To get started using the Bitfount package in a federated setting,
we recommend that you start with our tutorials. Run `jupyter notebook`
and open up the first tutorial at: `tutorials/FL - Part 1 - Training a model.ipynb`

### Federated training scripts

Some simple scripts have been provided to run a Pod or Modelling job from a config file.

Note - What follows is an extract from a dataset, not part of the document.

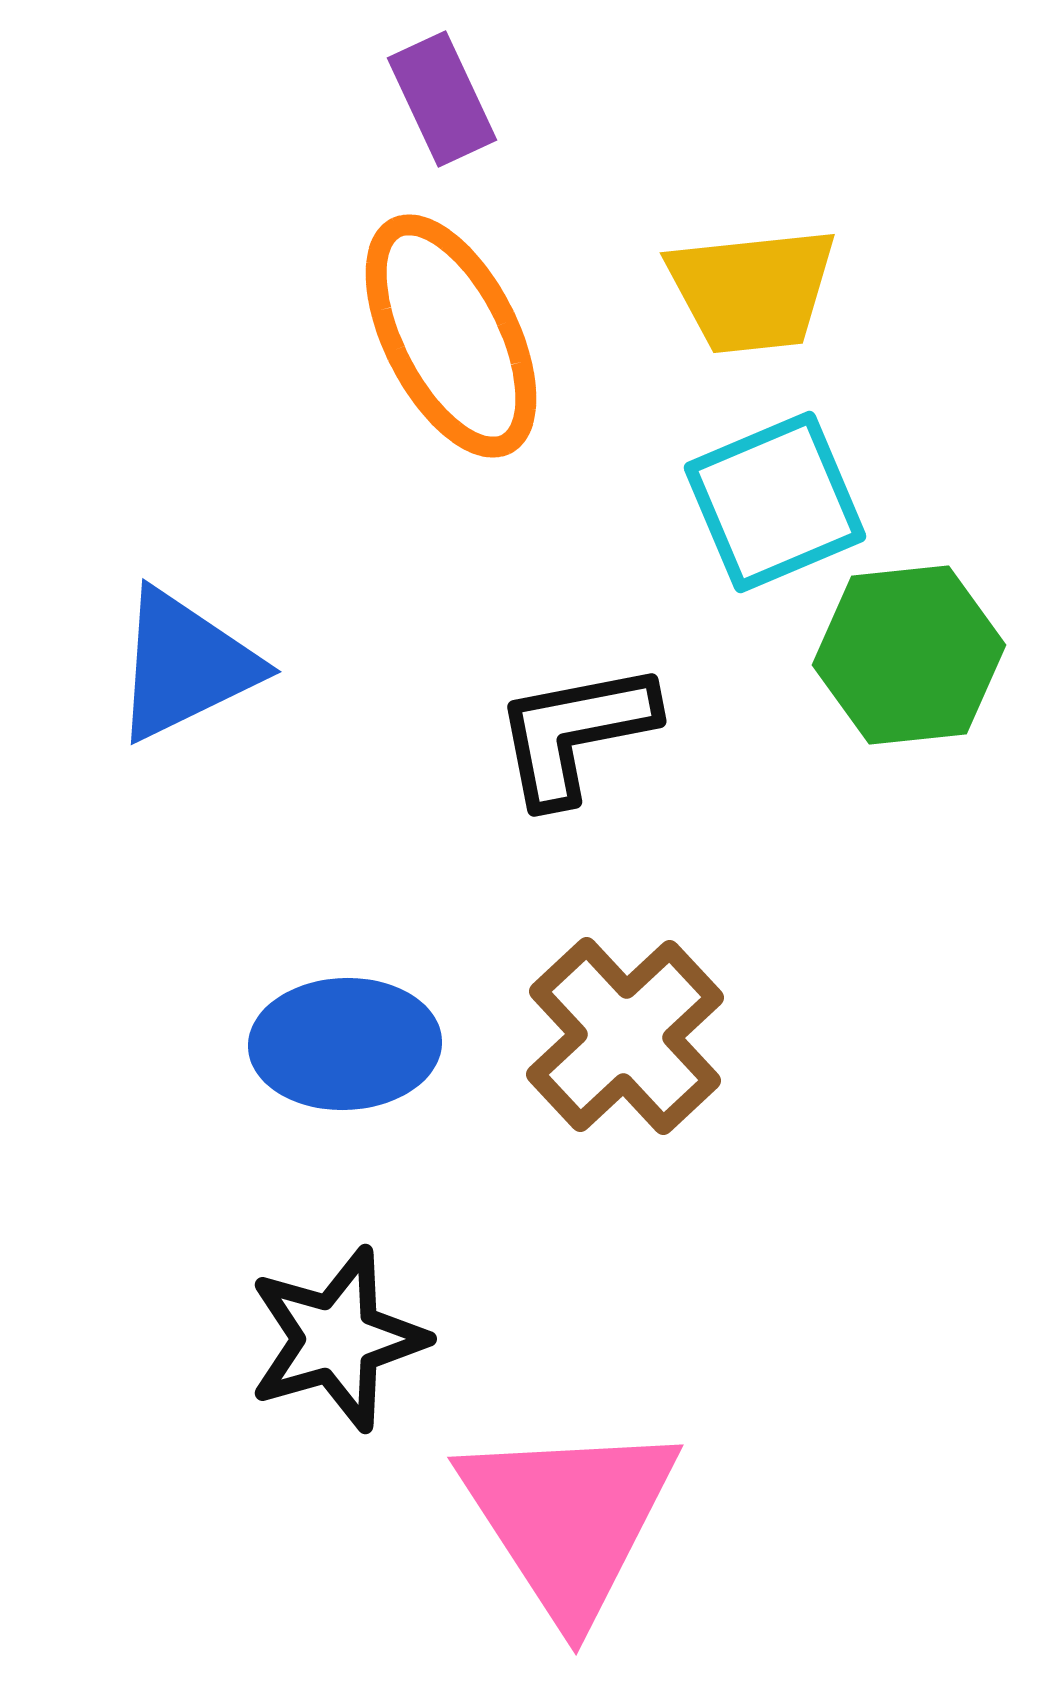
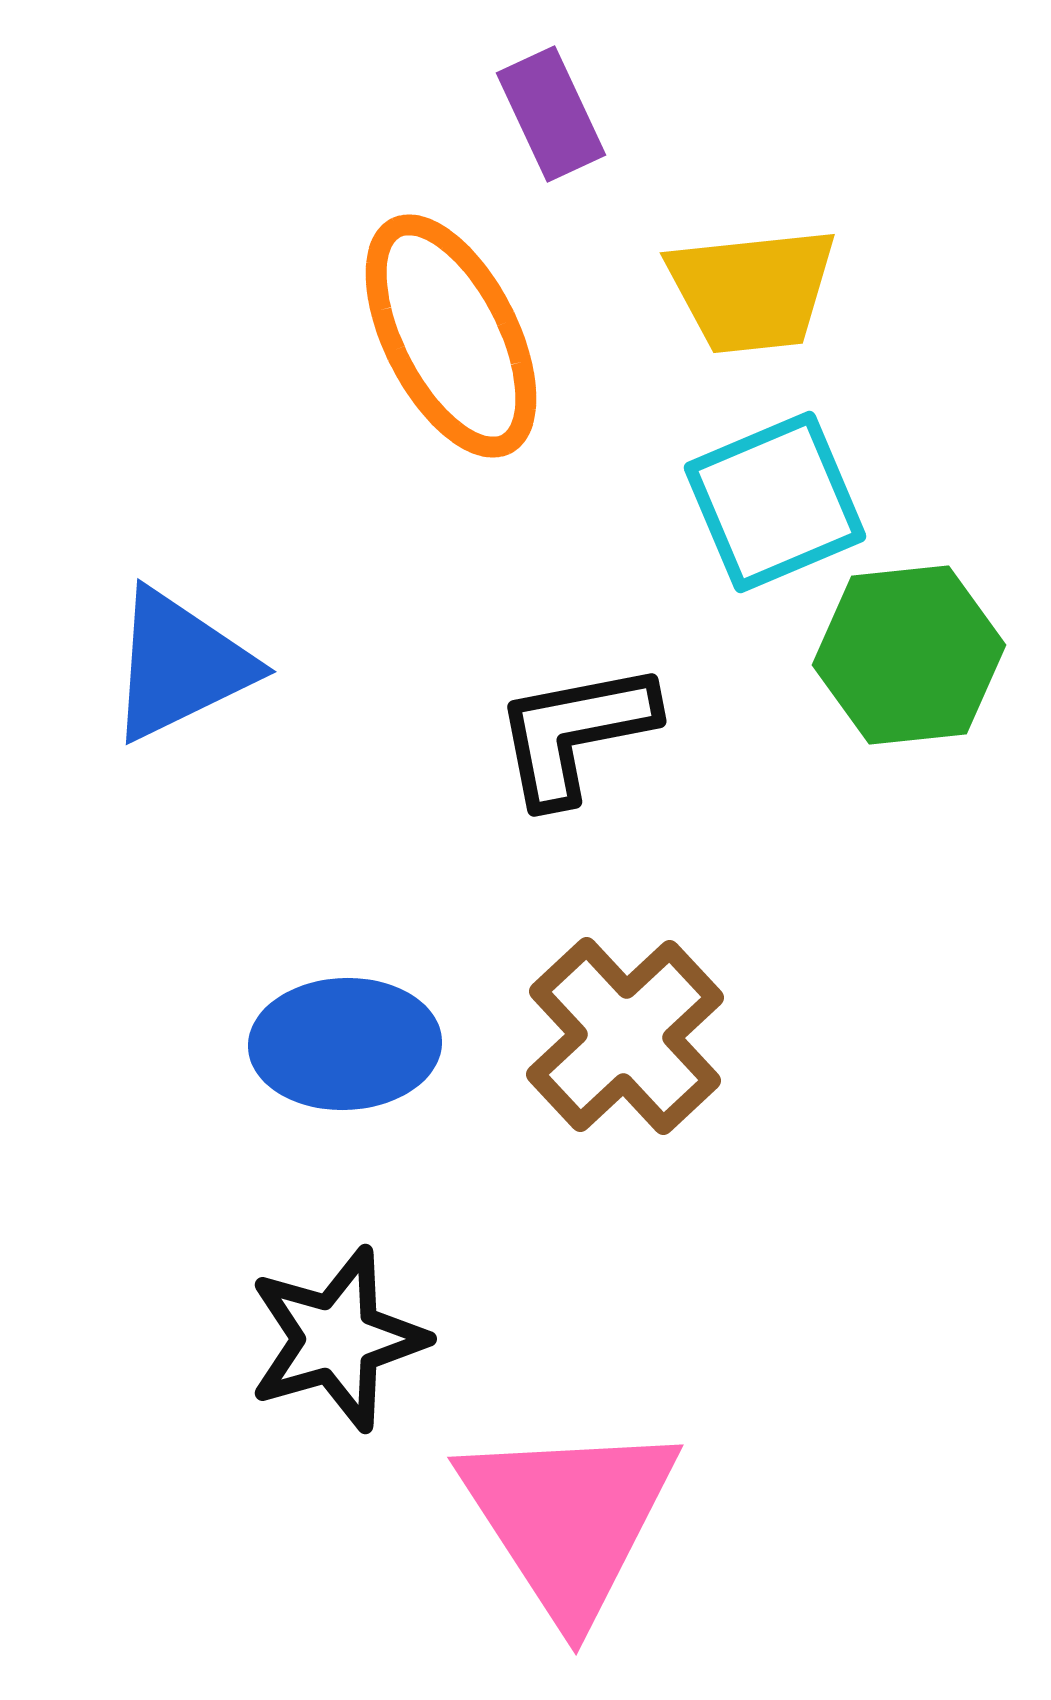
purple rectangle: moved 109 px right, 15 px down
blue triangle: moved 5 px left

> ⚠️ If you are running from a source install (such as from `git clone`) you will
> need to use <span style="white-space: nowrap">`python -m scripts.<script_name>`</span>
> rather than use `bitfount <script_name>` directly.

To run a pod:

`bitfount run_pod --path_to_config_yaml=<CONFIG_FILE>`

To run a modelling job:

`bitfount run_modeller --path_to_config_yaml=<CONFIG_FILE>`

### Basic Local Usage

As well as providing the ability to use data in remote pods, this package also enables local ML training. Some example code for this purpose is given below.

**1\. Import bitfount**

```python
import bitfount as bf
```

**2\. Create DataSource and load data**

```python
census_income = bf.DataSource(
    data_ref="https://bitfount-hosted-downloads.s3.eu-west-2.amazonaws.com/adult.csv",
    ignore_cols=["fnlwgt"],
)
```

**3\. Create Schema**

```python
schema = bf.BitfountSchema(
    census_income,
    table_name="census_income",
    force_stypes={
        "census_income": {
            "categorical":[
                "TARGET",
                "workclass",
                "marital-status",
                "occupation",
                "relationship",
                "race",
                "native-country",
                "gender",
                "education"
            ]
        }
    }
)
```

**4\. Transform Data**

```python
clean_data = bf.CleanDataTransformation()
processor = bf.TransformationProcessor([clean_data], schema.get_table_schema("census_income"))
census_income.data = processor.transform(census_income.data)
schema.add_datasource_tables(census_income, table_name="census_income")
```

**5\. Create DataStructure**

```python
adult_data_structure=bf.DataStructure(
  table="census_income",
  target="TARGET",
)
```

**6\. Create and Train Model**

```python
nn = bf.PyTorchTabularClassifier(
    datastructure=adult_data_structure,
    schema=schema,
    epochs=2,
    batch_size=256,
    optimizer=bf.Optimizer("RAdam", {"lr": 0.001}),
)
nn.fit(census_income)
nn.serialize("demo_task_model.pt")
```

**7\. Evaluate**

```python
preds, targs = nn.evaluate()
metrics = bf.MetricCollection.create_from_model(nn)
results = metrics.compute(targs, preds)
print(results)
```

**8\. Assert results**

```python
import numpy as np
assert nn._validation_results[-1]["validation_loss"] is not np.nan
assert results["AUC"] > 0.7
```

## License

The license for this software is available in the `LICENSE` file.
This can be found in the Github Repository, as well as inside the Docker image.